When you say link to a PDF, do you mean a PDF embedded in a note’s $Text? If so you can’t link to the contents of the PDF. As far as the app is concerned it is a single object in the text stream. Just because you can see the text encoded in the PDF (essentially the thumbnail) does not mean Tinderbox can do the same.

If the PDF is outside Tinderbox, e.g. DEVONthink or Bookends etc., then you need to generate the targetted URL in that app and use the URL as the target of a Web link in your Tinderbox not’es $Text (you can’t make note-level, i.e. basic, web links.

I think a bit more clarification is needed.

OK, since we are talking about videos, I think this might be the best way to show you what I’m apparently not getting from all of this. This is a video capture of my unsuccessful attempts to do something that is supposed to be very simple.

The quality of this screencast leaves a lot to be desired and cannot be compared with Michael really useful videos but it should suffice to see the steps I follow to create a link to a specific part of a note. What am I doing wrong?

Your video was most helpful and don’t worry about quality as it shows the process.

You were close. Your video was correct until the last part. When you have selected the target text in the text pane, you then drag-drop from the link park (left end of the tab bar) onto the selection in the text pane. Then complete the link details (type, etc.) in the pop-up to generate the link.

If you complete a link using the material shown in the video, on following the link, the target note’s $Text will be scrolled so the linked text is in view. But, my recollection is the target text anchor is not highlighted not do UI elements link the Link Browser show the target text.

So:

  • Yes, you can make a target text anchor for a link
  • Yes, the target link anchor will be scrolled on-screen if the link is followed.
  • No, the target anchor is not persistently indicated after following a link.
  • No, link target anchors are not shown in a note (unlike outbound link anchors).
  • No, link target anchors cannot be viewed in the UI (Browse Links, Roadmap, etc.)—they are only stored in the underlying XML of the TBX document.

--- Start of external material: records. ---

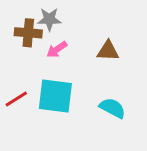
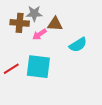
brown triangle: (108, 51) -> (55, 24), moved
cyan semicircle: (112, 108) -> (78, 45), moved, turned 120

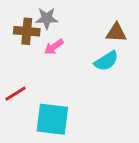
brown triangle: (55, 24) -> (116, 33), moved
cyan square: (38, 67) -> (52, 119), moved

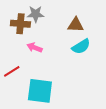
brown triangle: (116, 33) -> (76, 25), moved
pink arrow: (54, 47) -> (35, 48), moved, turned 56

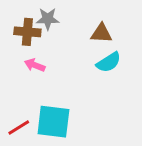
pink arrow: (35, 48) -> (35, 65), moved
red line: (12, 71) -> (19, 128), moved

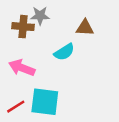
cyan semicircle: (109, 62) -> (64, 52), moved
pink arrow: (35, 65) -> (22, 68), moved, size x1.5

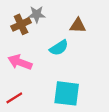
brown cross: (23, 27) -> (21, 24), turned -30
cyan square: (45, 102) -> (67, 93), moved

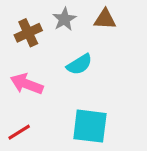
gray star: (37, 14) -> (64, 19), moved, turned -30
brown triangle: (78, 26) -> (105, 19), moved

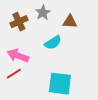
brown triangle: (105, 19) -> (70, 22), moved
red line: (19, 132) -> (14, 74), moved

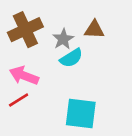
gray star: (43, 13) -> (63, 39), moved
brown cross: (19, 22) -> (25, 30), size x1.4

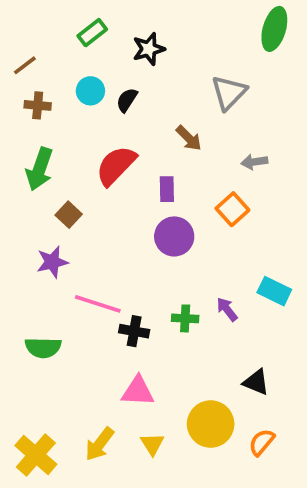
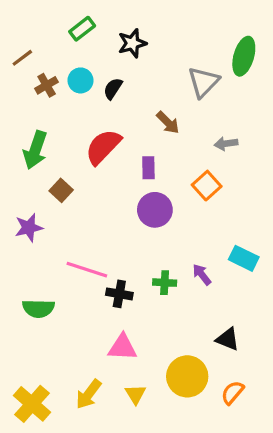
green ellipse: (274, 29) -> (244, 56), moved
brown cross: (38, 105) -> (47, 85), moved, turned -35
purple star: (52, 262) -> (29, 228), moved

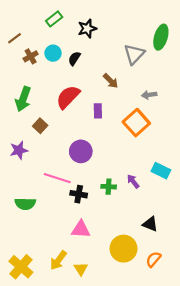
orange square: (207, 186) -> (136, 123), size x1.4
purple circle: (155, 210) -> (81, 151), moved
yellow triangle: (135, 394) -> (81, 269), moved

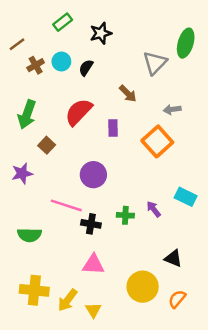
yellow cross: (21, 267) -> (34, 290), moved, turned -35

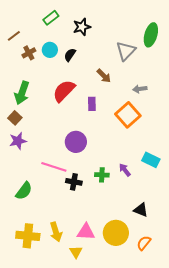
brown square: (47, 145) -> (15, 118), moved
green semicircle: (29, 235) -> (24, 191), turned -54
pink triangle: (93, 264) -> (86, 232), moved
yellow arrow: (68, 300) -> (56, 232), moved, turned -54

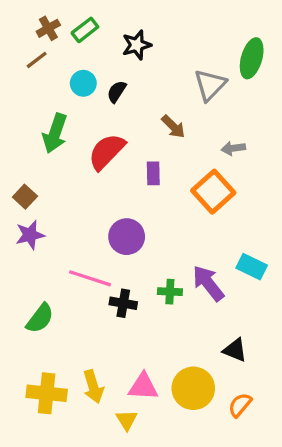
brown line: (14, 36) -> (37, 60), moved
brown cross: (29, 53) -> (48, 28), moved
green arrow: (22, 93) -> (55, 133), moved
purple arrow: (125, 170) -> (208, 283), size x1.6

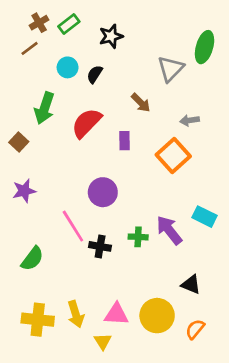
brown square: (25, 197) -> (19, 142), moved
pink line: (90, 278) -> (73, 226), turned 40

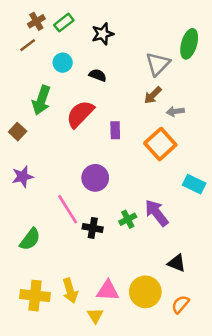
black semicircle: (95, 74) -> (98, 75), moved, turned 78
brown arrow: (141, 103) -> (153, 95), moved, turned 90
cyan rectangle: (205, 217) -> (194, 184), moved
green cross: (138, 237) -> (128, 219), turned -30

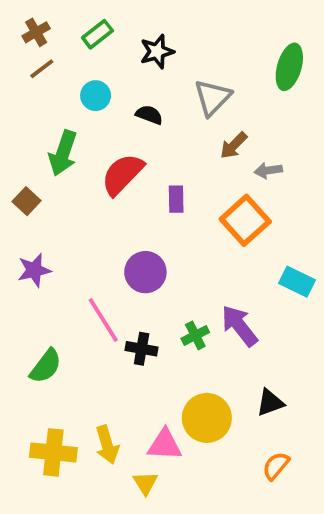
brown cross: (36, 21) -> (36, 32), moved
gray triangle: (158, 64) -> (213, 98), moved
black triangle: (177, 263) -> (270, 403), turned -42
yellow circle: (145, 292) -> (207, 418), moved

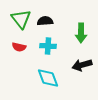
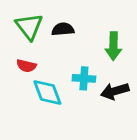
cyan cross: (48, 46) -> (84, 78), moved
cyan diamond: (48, 78) -> (47, 92), moved

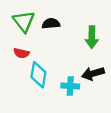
cyan cross: (84, 78) -> (70, 86), moved
cyan diamond: (47, 92) -> (38, 75), turned 30

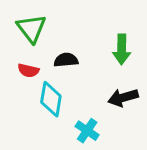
black semicircle: (51, 24) -> (66, 60), moved
cyan cross: (70, 86) -> (87, 131), moved, turned 30

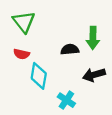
black semicircle: (66, 60) -> (70, 49), moved

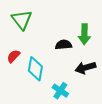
red semicircle: (21, 54) -> (13, 56), moved, turned 120

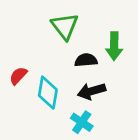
green triangle: (22, 20) -> (65, 26), moved
black arrow: (85, 68) -> (92, 91), moved

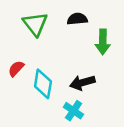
green triangle: (65, 26) -> (35, 24), moved
black semicircle: (86, 60) -> (77, 19), moved

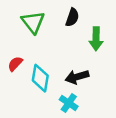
black semicircle: (77, 19) -> (72, 17), turned 114

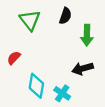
black arrow: (77, 77) -> (83, 69), moved
cyan diamond: (40, 78) -> (36, 86), moved

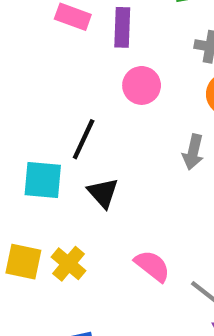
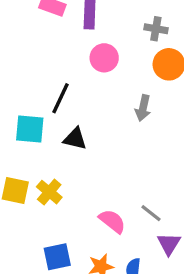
black triangle: (103, 193) -> (75, 139), turned -35
pink semicircle: (152, 266) -> (112, 221), moved

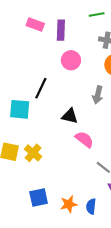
black triangle: (75, 139) -> (70, 116), moved
pink semicircle: (112, 221) -> (84, 139), moved

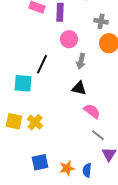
gray arrow: (98, 95) -> (81, 61), moved
black triangle: (70, 116) -> (79, 88), moved
pink semicircle: (84, 139) -> (92, 111), moved

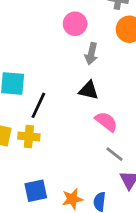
black line: (42, 64) -> (38, 105), moved
yellow cross: (35, 122) -> (29, 137), turned -35

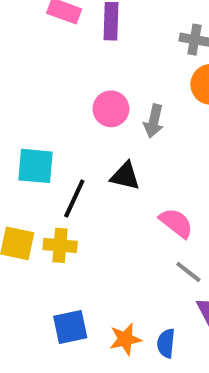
pink circle: (75, 24) -> (111, 109), moved
black triangle: (89, 90) -> (125, 176), moved

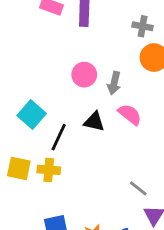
cyan square: (36, 166) -> (32, 114), turned 36
pink semicircle: (176, 223) -> (130, 114), moved

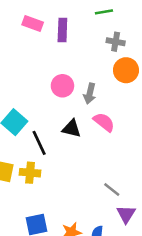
black line: (59, 137) -> (39, 143), turned -50

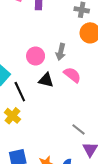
pink circle: (62, 86) -> (36, 56), moved
yellow cross: (30, 173) -> (12, 116), turned 35

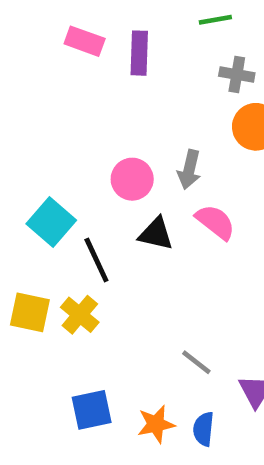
gray line: (79, 129) -> (196, 362), moved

For the ‘no’ items above, if you need these I suggest emailing in a feature request explaining clearly the needed change(s).

OK then how can one link such text if they are both in $Text in different notes?

Essentially I think a narrated video/example similar to the question from @jfontana would be very helpful.

OK! I see. This is actually what I tried to do the first time as it is literally what the instructions say. The problem is, however, that the arrow that appears when you drag the link from the link park to its destination disappears behind the text pane when you are attempting to drag it onto the note itself.

This made me think that I was not doing it properly and that’s why I decided to drag the link to the title of the note in the outline instead. I wasn’t going to tell you :wink: but for a while I thought the problem was that the instructions were not clear. Now I see the instructions are perfectly clear.

What perhaps is not so “clear” is the process itself in terms of its software implementation. I’m sure there are other development priorities but I think TB would improve in usability of you could make the arrow go all the way to the location in the note you want to be your destination instead of disappearing behind the pane.

+1

I assumed I was doing this wrong as well even after reading the instructions

You just drag onto the drop point. I agree the link doesn’t draw back (visibly) into the text space, but dropping the drag onto the selection will create a link to the selected text.

I don’t know whether to ‘missing’ section of link is a bug or an OS limitation. I’ll amend my article to make the instructions clearer and update it further when we know the cause of the missing part of the link line.

Yes, I see that now but I was confused because the arrow disappeared when it reached the pane.

Now I know how it works and I will try to remember but I can see other users reading the instructions and being equally confused when they they see the arrow hide behind the text pane.

Anyway, thanks a lot for your quick help and for your excellent documentation.